Two prescription stones but only one hits crystal meth

The two medications are atomoxetine and bupropion, though you may know them as Strattera and Wellbutrin or Zyban. Their mechanisms of action are similar, but distinct enough that we wanted to test them both. The results of the study, in one sentence, were that atomoxetine (or Strattera), but not bupropion (or Zyban) succeeded in eliminating animals’ preference for meth if given along with it. The implication is that in the future, these, or other, similar, medications, may be given to newly recovering addicts. The hope would be that by taking the drug, they may be somewhat protected in the case of a relapse. If they don’t enjoy the drug during the relapse, they may have a better chance of staying in treatment.
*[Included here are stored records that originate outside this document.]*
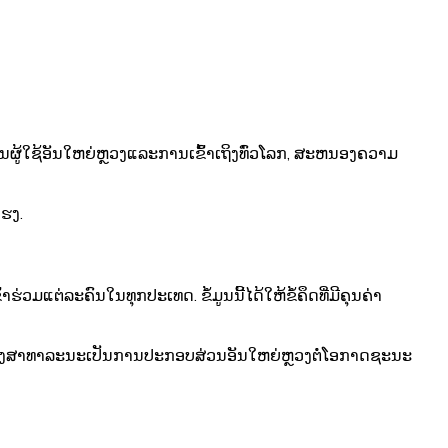
ຖານຜູ້ໃຊ້ອັນໃຫຍ່ຫຼວງແລະການເຂົ້າເຖິງທົ່ວໂລກ, ສະຫນອງຄວາມ
ແຮງ.
ວມແຕ່ລະຄົນໃນທຸກປະເທດ. ຂໍ້ມູນນີ້ໄດ້ໃຫ້ຂໍ້ຄຶດທີ່ມີຄຸນຄ່າ
ງຄະແນນສຽງສາທາລະນະເປັນການປະກອບສ່ວນອັນໃຫຍ່ຫຼວງຕໍ່ໂອກາດຊະນະ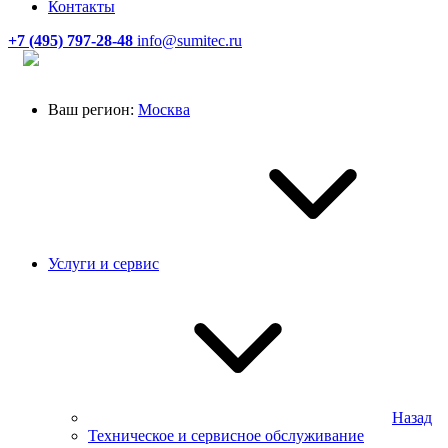
Контакты
+7 (495) 797-28-48
info@sumitec.ru
Ваш регион:
Москва
Услуги и сервис
Назад
Техническое и сервисное обслуживание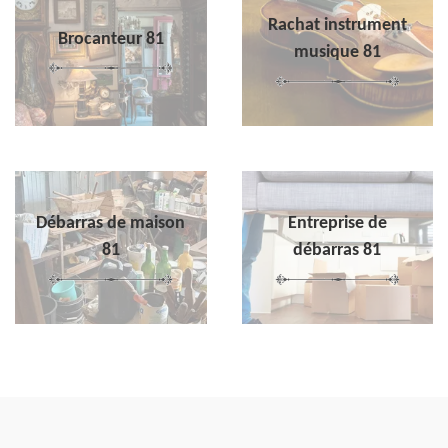
Rachat instrument
Brocanteur 81
musique 81
Débarras de maison
Entreprise de
81
débarras 81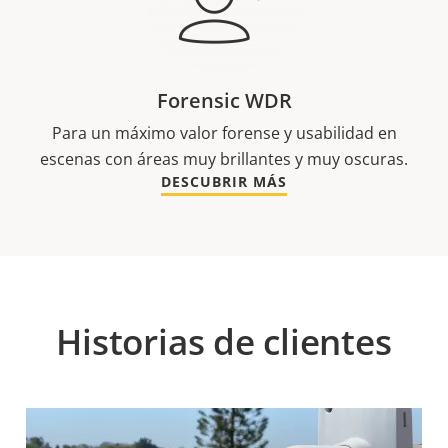
Forensic WDR
Para un máximo valor forense y usabilidad en
escenas con áreas muy brillantes y muy oscuras.
DESCUBRIR MÁS
Historias de clientes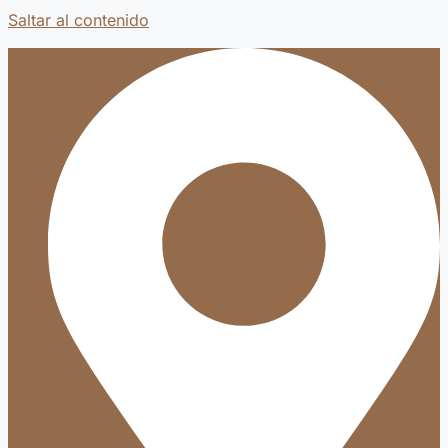
Saltar al contenido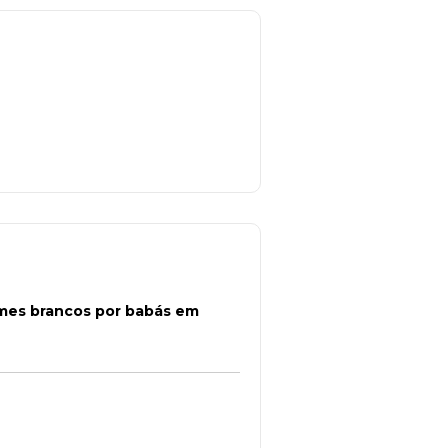
rmes brancos por babás em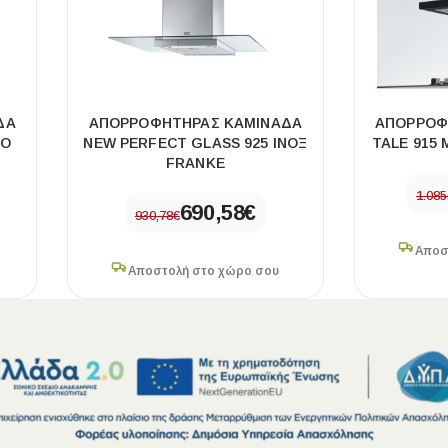
ΠΛΑΚΑΚ
ΔΑ
ΑΠΟΡΡΟΦΗΤΗΡΑΣ ΚΑΜΙΝΑΔΑ
ΑΠΟΡΡΟΦ
ΡΟ
NEW PERFECT GLASS 925 ΙΝΟΞ
TALE 915
FRANKE
Μοντέρνο μ
1.085
690,58
€
930,78
€
ΔΕΣ ΤΟ
Αποσ
Αποστολή στο χώρο σου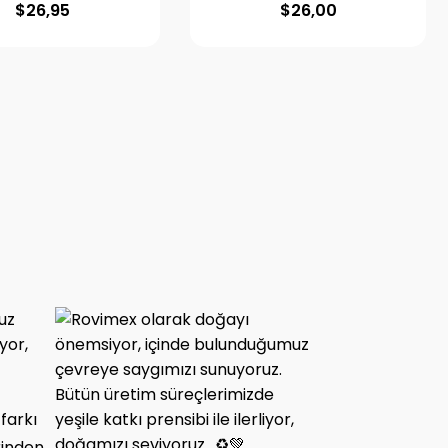
$
26,95
$
26,00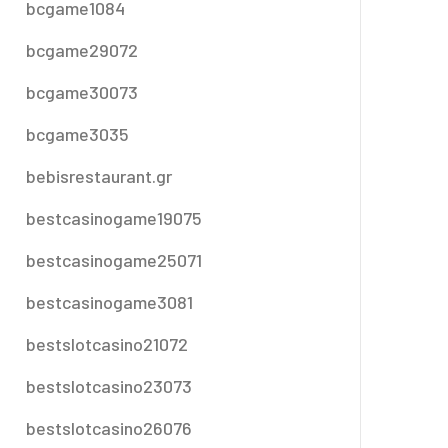
bcgame1084
bcgame29072
bcgame30073
bcgame3035
bebisrestaurant.gr
bestcasinogame19075
bestcasinogame25071
bestcasinogame3081
bestslotcasino21072
bestslotcasino23073
bestslotcasino26076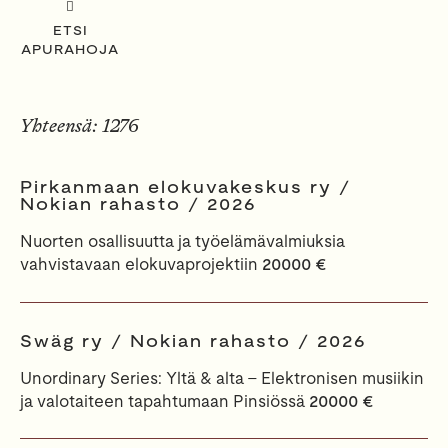
ETSI
APURAHOJA
Yhteensä: 1276
Pirkanmaan elokuvakeskus ry /
Nokian rahasto / 2026
Nuorten osallisuutta ja työelämävalmiuksia
vahvistavaan elokuvaprojektiin
20000 €
Swäg ry / Nokian rahasto / 2026
Unordinary Series: Yltä & alta - Elektronisen musiikin
ja valotaiteen tapahtumaan Pinsiössä
20000 €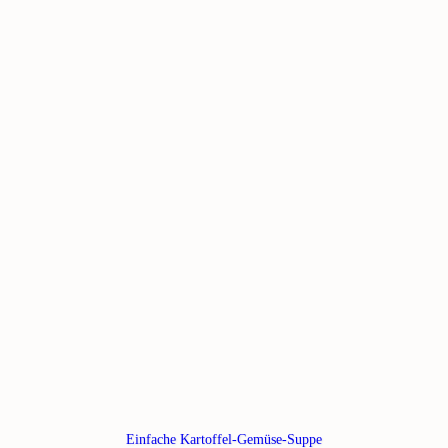
Einfache Kartoffel-Gemüse-Suppe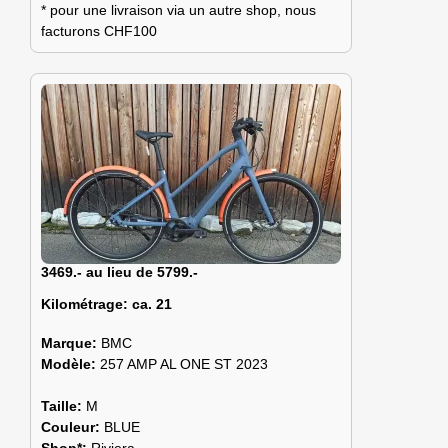
* pour une livraison via un autre shop, nous
facturons CHF100
3469.- au lieu de 5799.-
Kilométrage:
ca. 21
Marque:
BMC
Modèle:
257 AMP AL ONE ST 2023
Taille:
M
Couleur:
BLUE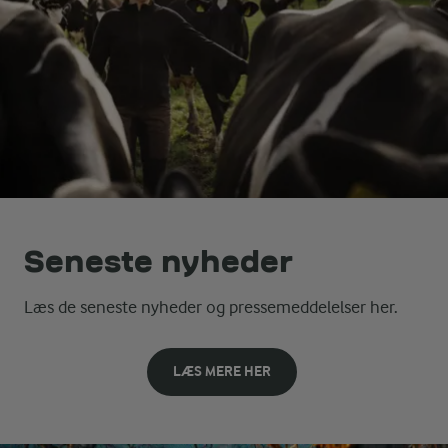
Seneste nyheder
Læs de seneste nyheder og pressemeddelelser her.
LÆS MERE HER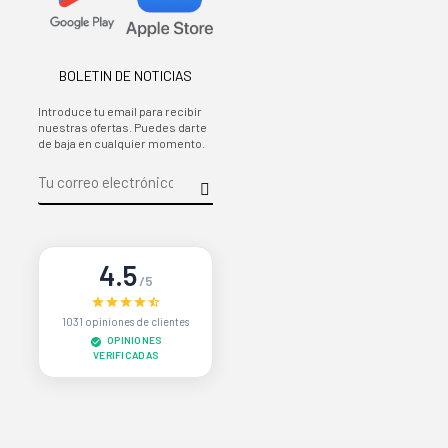
BOLETIN DE NOTICIAS
Introduce tu email para recibir
nuestras ofertas. Puedes darte
de baja en cualquier momento.
4.5
/5
1031 opiniones de clientes
OPINIONES
VERIFICADAS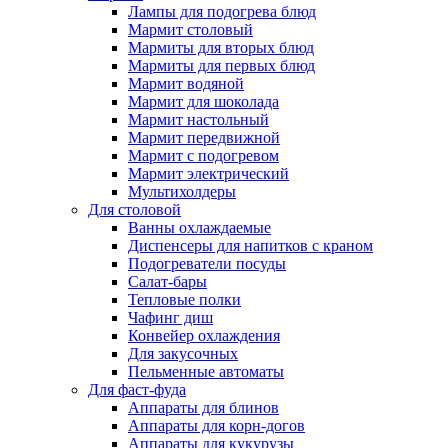
Лампы для подогрева блюд
Мармит столовый
Мармиты для вторых блюд
Мармиты для первых блюд
Мармит водяной
Мармит для шоколада
Мармит настольный
Мармит передвижной
Мармит с подогревом
Мармит электрический
Мультихолдеры
Для столовой
Ванны охлаждаемые
Диспенсеры для напитков с краном
Подогреватели посуды
Салат-бары
Тепловые полки
Чафинг диш
Конвейер охлаждения
Для закусочных
Пельменные автоматы
Для фаст-фуда
Аппараты для блинов
Аппараты для корн-догов
Аппараты для кукурузы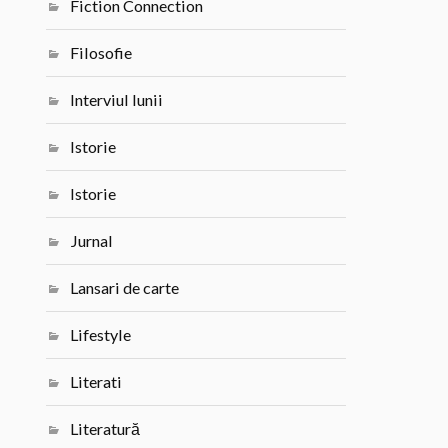
Fiction Connection
Filosofie
Interviul lunii
Istorie
Istorie
Jurnal
Lansari de carte
Lifestyle
Literati
Literatură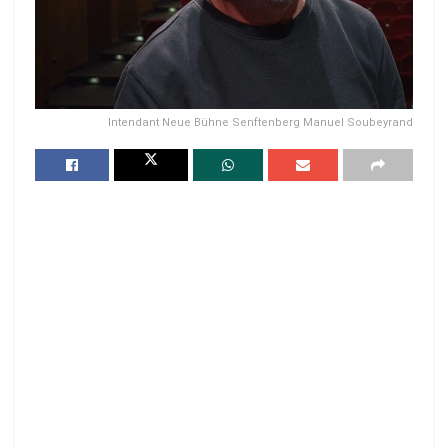
Intendant Neue Bühne Senftenberg Manuel Soubeyrand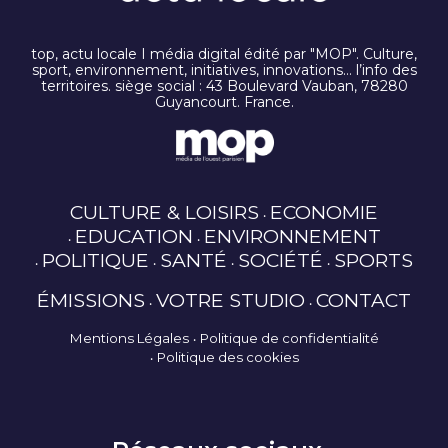
top, actu locale I média digital édité par "MOP". Culture,
sport, environnement, initiatives, innovations… l’info des
territoires. siège social : 43 Boulevard Vauban, 78280
Guyancourt. France.
CULTURE & LOISIRS
ECONOMIE
EDUCATION
ENVIRONNEMENT
POLITIQUE
SANTÉ
SOCIÉTÉ
SPORTS
ÉMISSIONS
VOTRE STUDIO
CONTACT
Mentions Légales
Politique de confidentialité
Politique des cookies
More to these medications than meets the eye

I learned some other interesting things while preparing, and then carrying out, the study. While Zyban could, by itself, be liked by the animals, Strattera did not seem to produce any sort of preference. Given the common use of these drugs in the treatment of ADHD, the difference may be very important. As you may recall, I’ve talked before about the connection between impulse control problems and being predisposed to developing addiction. Given this relationship, it would seem that we’d want to be especially careful about using drugs that can cause abuse with this population. Many of the stimulants used to treat ADD and ADHD can indeed lead to abuse, as their effects are very similar to speed, or crystal meth (Adderall and Ritalin come to mind). Zyban’s abuse liability is definitely lower, given the greatly reduced preference animals develop for it. Still, it seems that Strattera’s abuse potential is almost zero. In trial after trial, animals given atomoxetine fail to show a preference for the drug.

To my mind, this means that as long as it’s successful in treating the attention problems, atomoxetine is the better candidate. All in all, I’d think the first choice should be the one that helps the symptoms of ADHD while having a reduced likelihood of dependence. Obviously, if the drug is not able to treat the problem, other options should be selected, but it seems to me that given the known relationship between attention deficit problems and addiction, the question of abuse liability should play a significant role in the selection of medication.

Once again, this doesn’t mean that all users of Adderall, Ritalin, or the other stimulant ADHD medications will develop an addiction to their prescription. In fact, we know that rates of addiction to prescriptions are generally relatively low. Nevertheless, I’d consider ADHD patients a vulnerable population when it comes to substance abuse so I say better safe than sorry.